Single by The Shins

from the album Port of Morrow
- Released: March 16, 2012
- Recorded: 2011
- Genre: Indie pop, indie rock
- Length: 4:01
- Label: Aural Apothecary/Columbia
- Songwriter: James Mercer

The Shins singles chronology
| "Simple Song" (2012) | "It's Only Life" (2012) | "No Way Down / Fall of '82" (2012) |

Music video
- "It's Only Life" on YouTube

= It's Only Life =

"It's Only Life" is a song performed by The Shins, issued as the second single from their album Port of Morrow. The song was written by the band's lead singer James Mercer.

==Critical reception==
The song has received mixed to positive reviews from critics.
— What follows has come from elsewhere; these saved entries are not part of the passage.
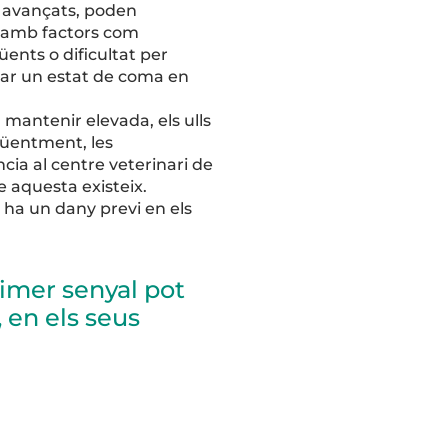
s avançats, poden
t amb factors com
üents o dificultat per
ar un estat de coma en
mantenir elevada, els ulls
qüentment, les
cia al centre veterinari de
ue aquesta existeix.
 ha un dany previ en els
rimer senyal pot
 en els seus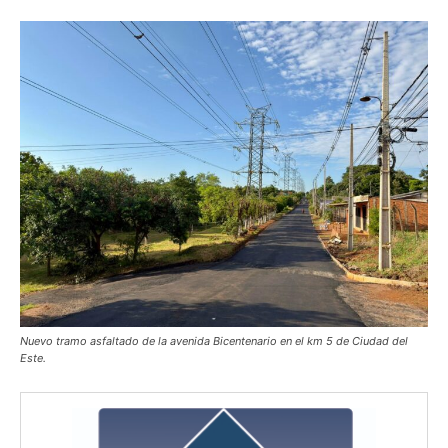
Nuevo tramo asfaltado de la avenida Bicentenario en el km 5 de Ciudad del
Este.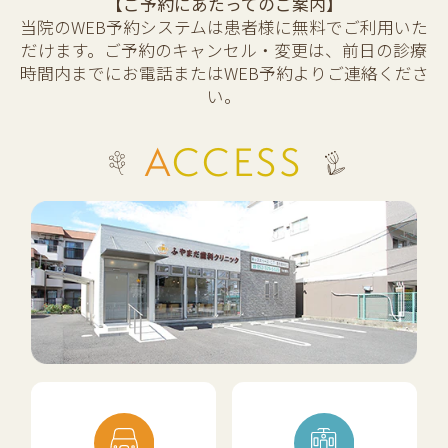
【ご予約にあたってのご案内】
当院のWEB予約システムは患者様に無料でご利用いた
だけます。ご予約のキャンセル・変更は、前日の診療
時間内までにお電話またはWEB予約よりご連絡くださ
い。
ACCESS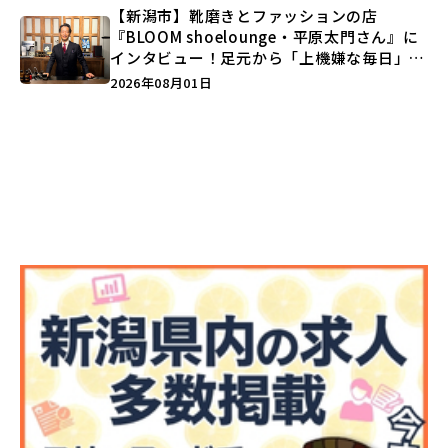
【新潟市】靴磨きとファッションの店
『BLOOM shoelounge・平原太門さん』に
インタビュー！足元から「上機嫌な毎日」を
つくる装いの提案とは？
2026年08月01日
Brendan of MusicUnderFire praised Mercer's skills in writing the song and further stated that the song "smashes [the previous single] to pieces". Matt from A Heart is a Spade considered the song a "heart-on-sleeve" track and called its accompanying video "sentimental". Conversely, Michael Roffman of Consequence of Sound gave the song a negative review, stating that the song is "the sort of sappy fluff whose plasticity poisons a genre". The reviews differed in their assessments of the song's songwriting, tone, and overall style.

==Music video==

The official music video for the song was directed by Hiro Murai.

==Live performances==

The band has performed the song on the Late Show with David Letterman and Saturday Night Live.